There's a feeling of hope, and rightly so, coming out of Paris this past weekend: The climate accord, signed by 195 countries, shows a commitment by the global community to reduce the greenhouse gases warming our planet. The world's governments are for the first time agreeing to commit themselves to taking concerted action to curtail the causes and impacts of climate change.

WCS marine conservationists and their partners are identifying coral species resilient to current and projected impacts of climate change that must be protected. Photo by Tim McClanahan ©WCS.

This 21st gathering of the Conference of the Parties of the United Nations Framework Convention on Climate Change marks a point where policy is catching up with the science. It can't be business as usual anymore if we are to protect all life from the human-caused effects of a warming planet.

The accord should be praised for recognizing the urgent need to take significant actions reducing the use of fossil-fuels and the need to reduce emissions of CO2 caused by deforestation. Tropical deforestation represents around 15 percent of global emissions, more than all the cars, trucks, and airplanes in the world combined. Further, intact forests protect wildlife habitat and absorb carbon dioxide through continued growth, partially counteracting emissions from other sources.

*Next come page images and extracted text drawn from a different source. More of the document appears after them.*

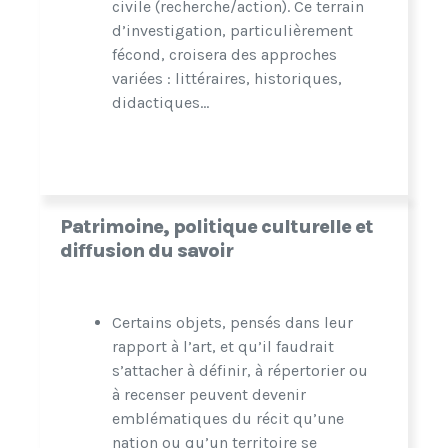
civile (recherche/action). Ce terrain
d’investigation, particulièrement
fécond, croisera des approches
variées : littéraires, historiques,
didactiques…
Patrimoine, politique culturelle et
diffusion du savoir
Certains objets, pensés dans leur
rapport à l’art, et qu’il faudrait
s’attacher à définir, à répertorier ou
à recenser peuvent devenir
emblématiques du récit qu’une
nation ou qu’un territoire se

On the issue of deforestation, WCS is pleased to see in the accord language specifically encouraging the protection of our planet's last intact forests. The accord emphasizes the need for 'policy approaches and positive incentives for activities relating to reducing emissions from deforestation.'

In Madagascar and across the globe, WCS works with local communities to address deforestation and help both wildlife and people adapt to the impacts of climate change. Photo by Julie Larsen Maher ©WCS.

Our hope is that technological solutions and long-term behavior change will create the framework for a sustainable future by matching reductions in deforestation with the finances that are needed to pay for the nuts and bolts of conservation. Protecting our large intact forests also provides habitat for a vast array of species, many of which will need to adjust ranges and find new resources to help them adapt to the impacts of climate change.

At WCS, we work with local communities across the globe that depend on ecosystems; we are working with them to address issues of deforestation and we are helping both wildlife and people adapt to the impacts of climate change by ensuring the protection of functioning ecosystems and the services they provide that support all life on our planet.

Paris is not the last word nor the last global commitment that will be necessary to truly address climate change, but it is a vital step along the way. We all need to take further action to promote clean energy, wean our economies off fossil fuels, curtail deforestation, and focus even more on applied solutions to both the current and future impacts of a warming planet.